An exact copy of every entry is needed, with no images.

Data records
%%

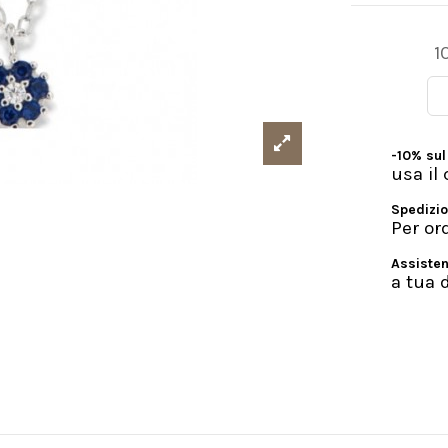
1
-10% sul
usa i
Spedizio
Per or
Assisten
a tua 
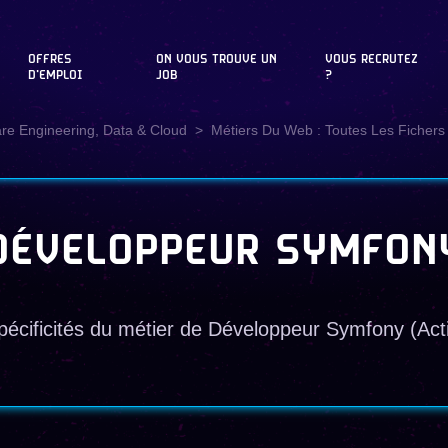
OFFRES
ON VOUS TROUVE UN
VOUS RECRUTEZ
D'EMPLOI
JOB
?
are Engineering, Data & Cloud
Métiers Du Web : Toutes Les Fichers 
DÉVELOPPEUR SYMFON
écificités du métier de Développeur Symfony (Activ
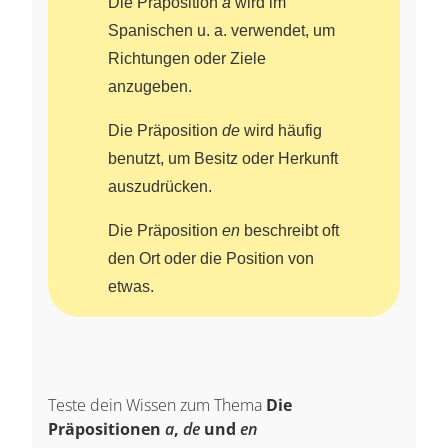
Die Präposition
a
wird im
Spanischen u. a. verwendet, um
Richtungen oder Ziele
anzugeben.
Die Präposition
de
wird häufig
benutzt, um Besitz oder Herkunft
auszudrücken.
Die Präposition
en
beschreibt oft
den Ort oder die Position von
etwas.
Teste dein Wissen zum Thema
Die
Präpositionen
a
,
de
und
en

%%

Solved exercise
1
-10% sul
usa i
Spedizio
Per or
Assisten
a tua 
OFFRES
ON VOUS TROUVE UN
VOUS RECRUTEZ
D'EMPLOI
JOB
?
are Engineering, Data & Cloud
Métiers Du Web : Toutes Les Fichers 
DÉVELOPPEUR SYMFON
écificités du métier de Développeur Symfony (Activ
Die Präposition
a
wird im
Spanischen u. a. verwendet, um
Richtungen oder Ziele
anzugeben.
Die Präposition
de
wird häufig
benutzt, um Besitz oder Herkunft
auszudrücken.
Die Präposition
en
beschreibt oft
den Ort oder die Position von
etwas.
Teste dein Wissen zum Thema
Die
Präpositionen
a
,
de
und
en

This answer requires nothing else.